My only questions fall into the category of "constrained typevars are weird" and can be punted to later.

carljm · 2025-11-18T20:54:52Z

crates/ty_python_semantic/resources/mdtest/generics/specialize_constrained.md

+class Unrelated: ...
+
+def constrained[T: (Base, Unrelated)]():
+    # revealed: ty_extensions.Specialization[T@constrained = Base | Unrelated]


Doesn't this result violate "must specialize to one of those specific types"?
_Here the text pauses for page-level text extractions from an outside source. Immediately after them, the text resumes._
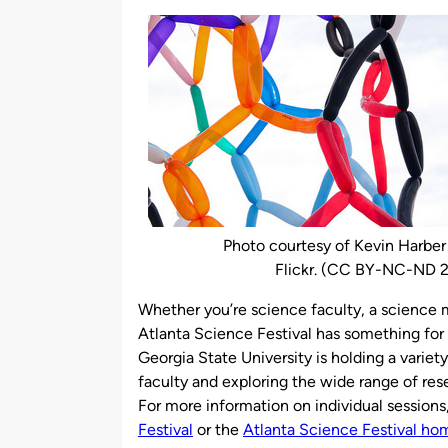
by
Photo courtesy of Kevin Harber
Flickr. (CC BY-NC-ND 2
Whether you’re science faculty, a science ma
Atlanta Science Festival has something for 
Georgia State University is holding a varie
faculty and exploring the wide range of re
For more information on individual sessions,
Festival
or the
Atlanta Science Festival h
I feel like we discussed this case earlier and looked at what other type checkers do. I think they rather infer Unknown if they have no basis for picking one of the constrained types? At least that's what pyright seems to do: https://pyright-play.net/?pyrightVersion=1.1.405&pythonVersion=3.12&reportUnreachable=true&code=CYUwZgBGDaAqBcEAUBLAdgFwDQQM4YCcBKAXSQA9FYIAfCAOQHs0QiIBaAPggQCgIBEFJHJDcENIwwNmIeP0GKCIDAFcCaCOQUCCAQxS4QPAJ4AHEAFECBRgSQAiAIIBjNXoA2HkzJZiIAO62aADmDkS8vMoAbiCeAPoY5iBIYEhMLEQRvEA

Ah yes, come to think of it, this is where we talked way back about how we might get more than one possible specialization. That seems like the better way to model this — multiple satisfiable paths in the BDD leads to an ambiguous result (and we can give you all of them if you want them), not to the union of those results.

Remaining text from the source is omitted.